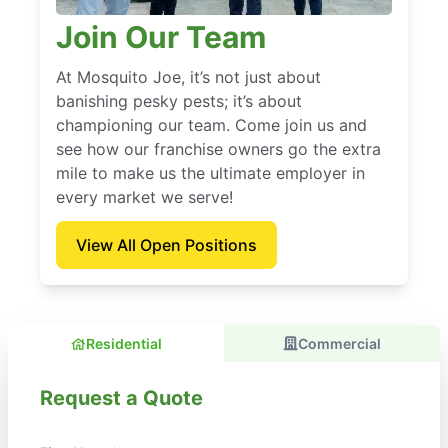
Join Our Team
At Mosquito Joe, it’s not just about
banishing pesky pests; it’s about
championing our team. Come join us and
see how our franchise owners go the extra
mile to make us the ultimate employer in
every market we serve!
View All Open Positions
Residential
Commercial
Request a Quote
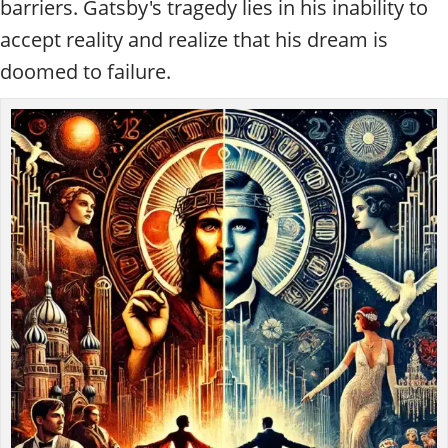
barriers. Gatsby's tragedy lies in his inability to
accept reality and realize that his dream is
doomed to failure.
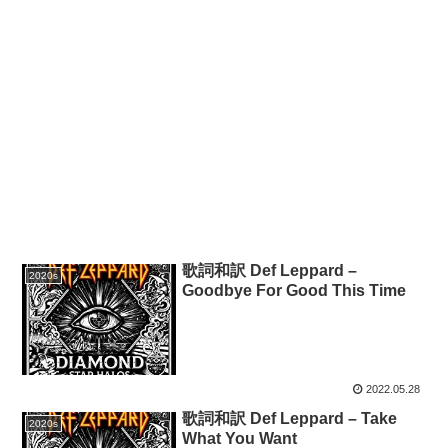
歌詞和訳 Def Leppard –
2020s
Goodbye For Good This Time
2022.05.28
歌詞和訳 Def Leppard – Take
2020s
What You Want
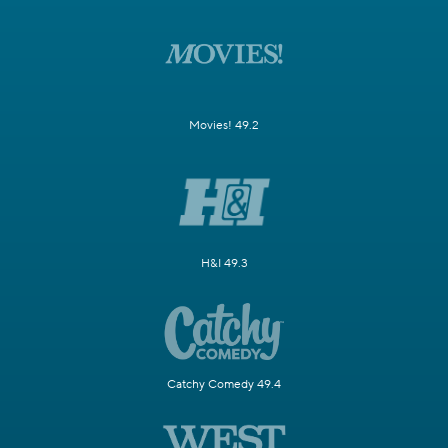
Movies! 49.2
H&I 49.3
Catchy Comedy 49.4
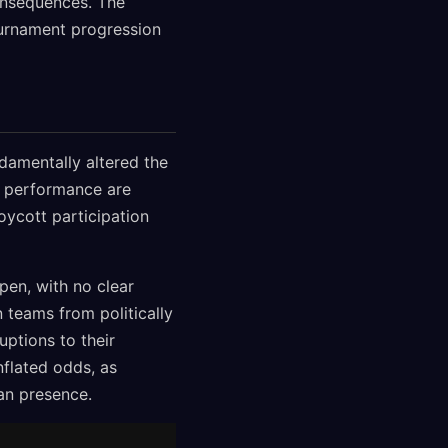
onsequences. The
ournament progression
damentally altered the
al performance are
oycott participation
pen, with no clear
n teams from politically
uptions to their
nflated odds, as
an presence.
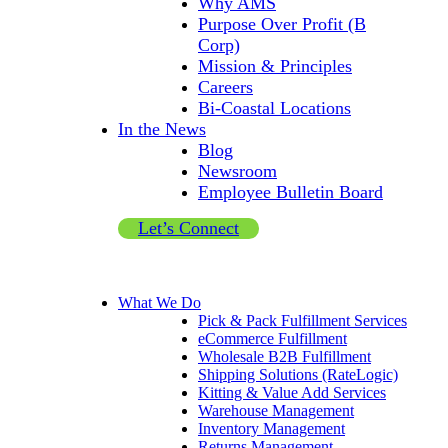
Why AMS
Purpose Over Profit (B
Corp)
Mission & Principles
Careers
Bi-Coastal Locations
In the News
Blog
Newsroom
Employee Bulletin Board
Let’s Connect
What We Do
Pick & Pack Fulfillment Services
eCommerce Fulfillment
Wholesale B2B Fulfillment
Shipping Solutions (RateLogic)
Kitting & Value Add Services
Warehouse Management
Inventory Management
Returns Management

____

Action item
Filtering the entries above by the word "Fulfillment", copy each line that matches.

Exercise result
Pick & Pack Fulfillment Services
eCommerce Fulfillment
Wholesale B2B Fulfillment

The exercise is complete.